■ What to work on
Repeat all the records exactly, omitting pictures.

■ Data extracts
==================================================

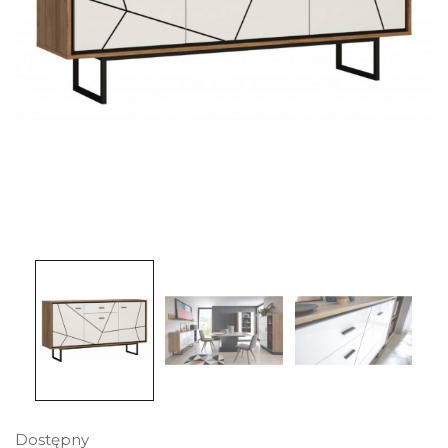
Dostępny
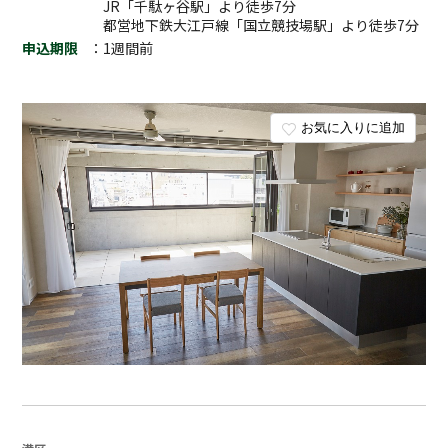
JR「千駄ヶ谷駅」より徒歩7分
都営地下鉄大江戸線「国立競技場駅」より徒歩7分
申込期限
：1週間前
お気に入りに追加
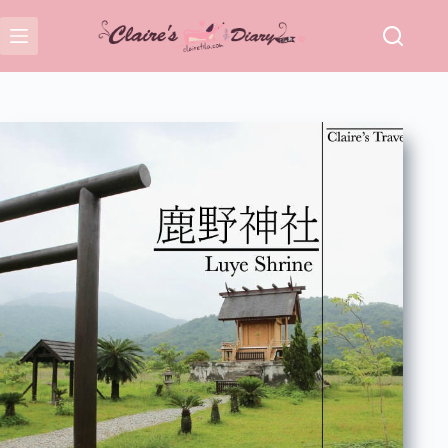
跳
至
主
要
內
容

==================================================

■ Response for this exercise
Dostępny
JR「千駄ヶ谷駅」より徒歩7分
都営地下鉄大江戸線「国立競技場駅」より徒歩7分
申込期限
：1週間前
お気に入りに追加
跳
至
主
要
內
容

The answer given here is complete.